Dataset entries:
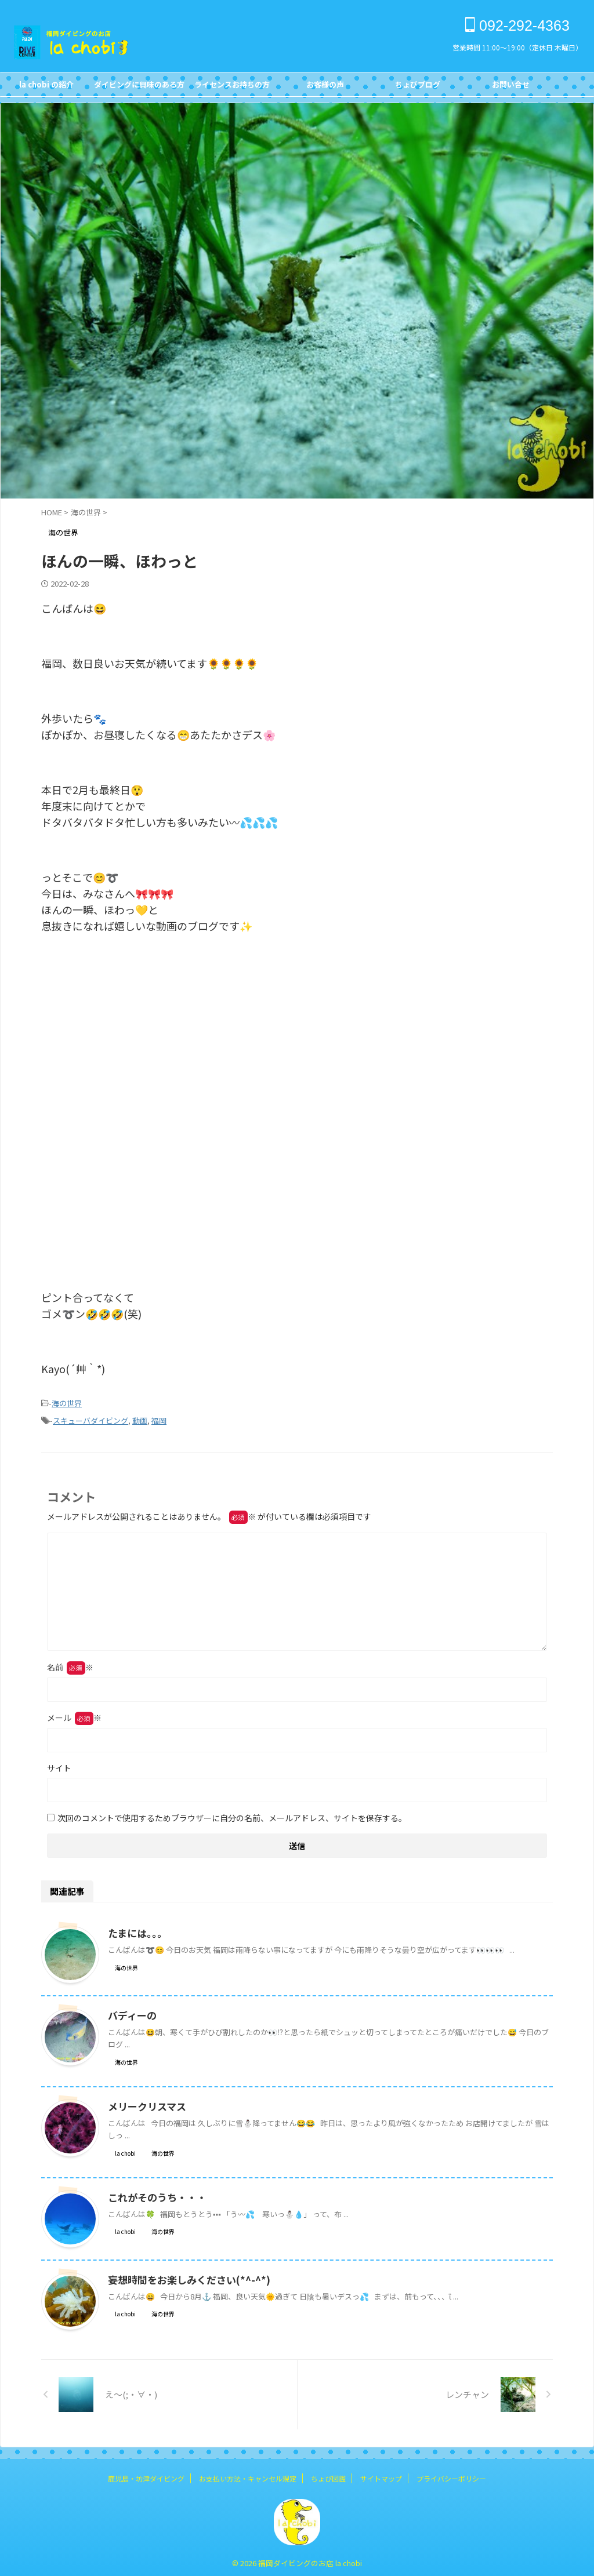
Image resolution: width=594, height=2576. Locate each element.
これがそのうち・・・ (154, 2194)
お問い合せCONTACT (511, 87)
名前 (70, 1663)
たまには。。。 (136, 1930)
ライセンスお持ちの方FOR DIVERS (232, 87)
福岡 (158, 1418)
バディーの (131, 2012)
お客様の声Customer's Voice (325, 87)
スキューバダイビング (90, 1418)
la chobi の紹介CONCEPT (46, 87)
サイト (59, 1764)
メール (74, 1714)
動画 (139, 1418)
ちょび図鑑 (328, 2475)
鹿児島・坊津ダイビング (146, 2475)
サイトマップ (381, 2475)
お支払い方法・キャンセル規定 (247, 2475)
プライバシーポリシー (451, 2475)
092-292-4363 (517, 25)
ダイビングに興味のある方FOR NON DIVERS (139, 87)
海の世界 (67, 1402)
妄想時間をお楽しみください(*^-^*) (183, 2276)
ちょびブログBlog (417, 87)
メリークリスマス (145, 2103)
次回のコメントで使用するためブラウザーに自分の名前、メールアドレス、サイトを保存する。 (232, 1814)
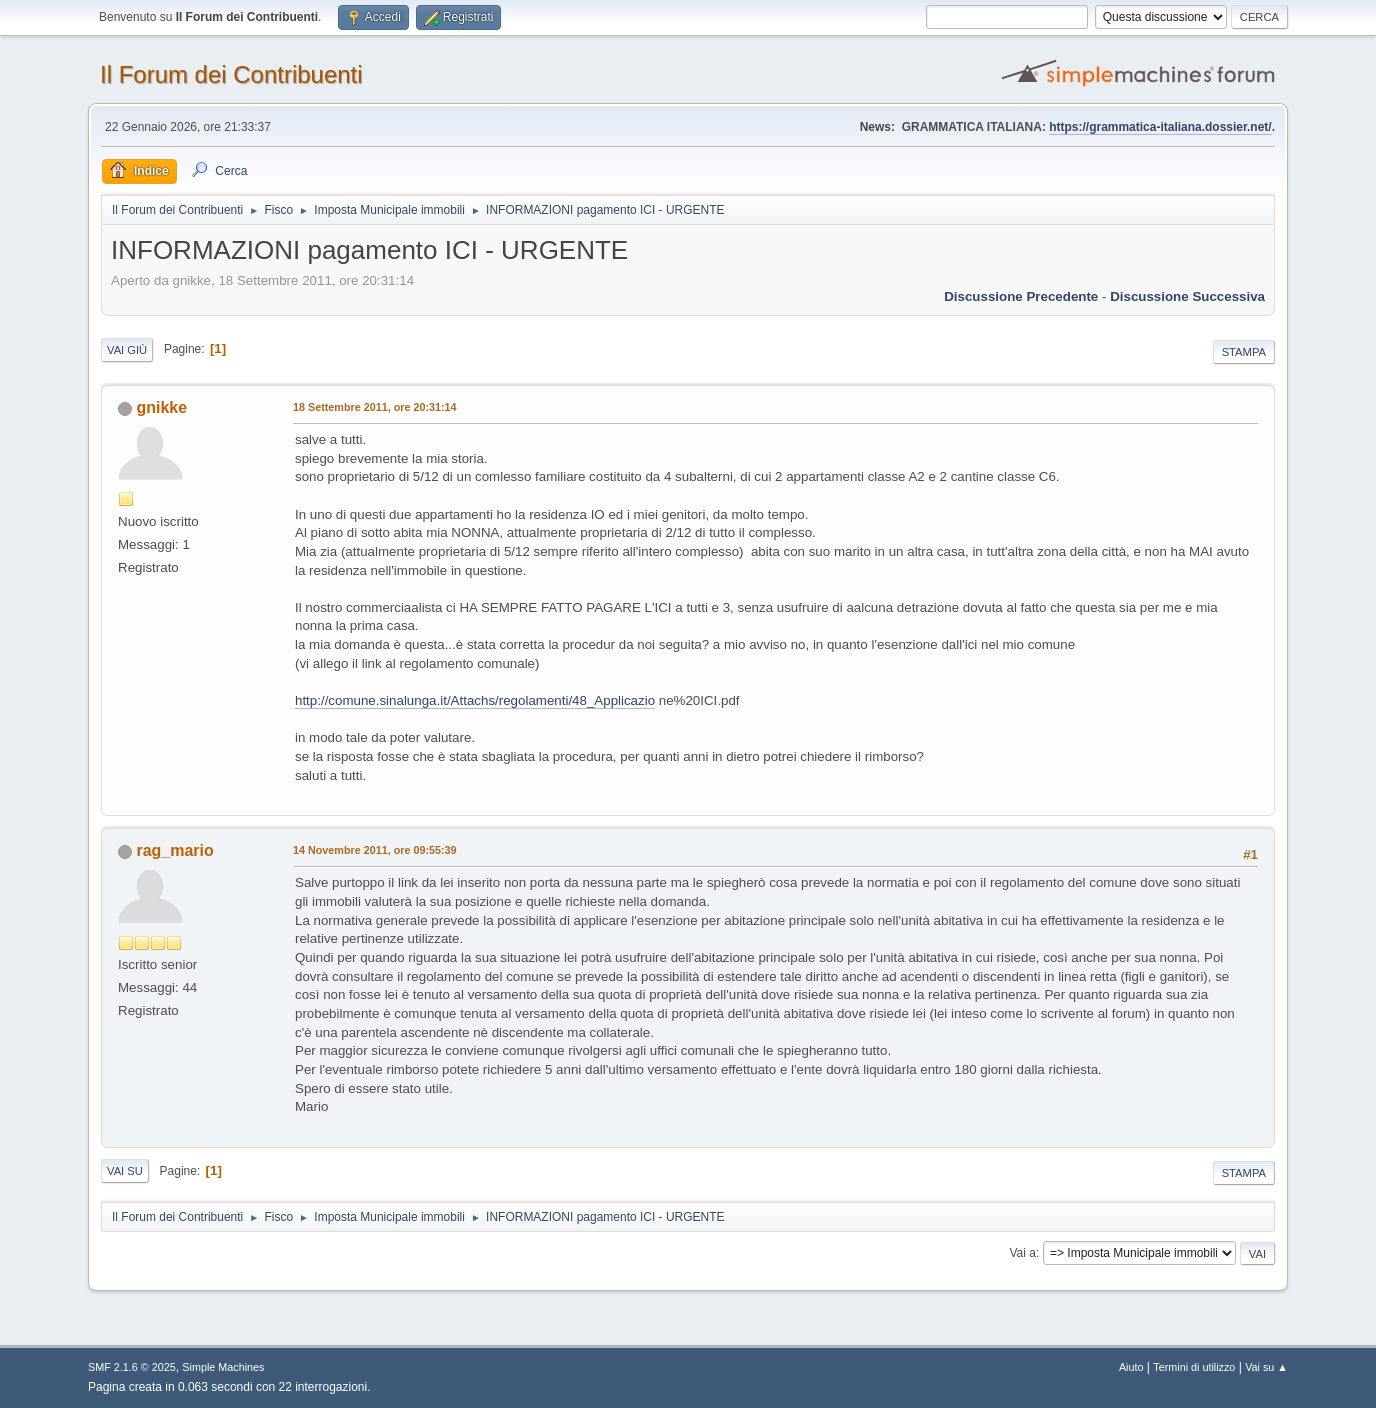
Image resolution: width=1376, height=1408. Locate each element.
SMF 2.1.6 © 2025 (132, 1367)
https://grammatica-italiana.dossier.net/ (1160, 127)
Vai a (1022, 1253)
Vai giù (127, 350)
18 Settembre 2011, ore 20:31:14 (375, 407)
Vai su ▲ (1266, 1367)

*Work order*:
Please write out all of the data verbatim, with no pictures in the copy.

*Result of this exercise*:
Image resolution: width=594, height=2576. Locate each element.
これがそのうち・・・ (154, 2194)
お問い合せCONTACT (511, 87)
名前 (70, 1663)
たまには。。。 (136, 1930)
ライセンスお持ちの方FOR DIVERS (232, 87)
福岡 (158, 1418)
バディーの (131, 2012)
お客様の声Customer's Voice (325, 87)
スキューバダイビング (90, 1418)
la chobi の紹介CONCEPT (46, 87)
サイト (59, 1764)
メール (74, 1714)
動画 (139, 1418)
ちょび図鑑 (328, 2475)
鹿児島・坊津ダイビング (146, 2475)
サイトマップ (381, 2475)
お支払い方法・キャンセル規定 (247, 2475)
プライバシーポリシー (451, 2475)
092-292-4363 (517, 25)
ダイビングに興味のある方FOR NON DIVERS (139, 87)
海の世界 (67, 1402)
妄想時間をお楽しみください(*^-^*) (183, 2276)
ちょびブログBlog (417, 87)
メリークリスマス (145, 2103)
次回のコメントで使用するためブラウザーに自分の名前、メールアドレス、サイトを保存する。 (232, 1814)
Image resolution: width=1376, height=1408. Locate each element.
SMF 2.1.6 © 2025 (132, 1367)
https://grammatica-italiana.dossier.net/ (1160, 127)
Vai a (1022, 1253)
Vai giù (127, 350)
18 Settembre 2011, ore 20:31:14 (375, 407)
Vai su ▲ (1266, 1367)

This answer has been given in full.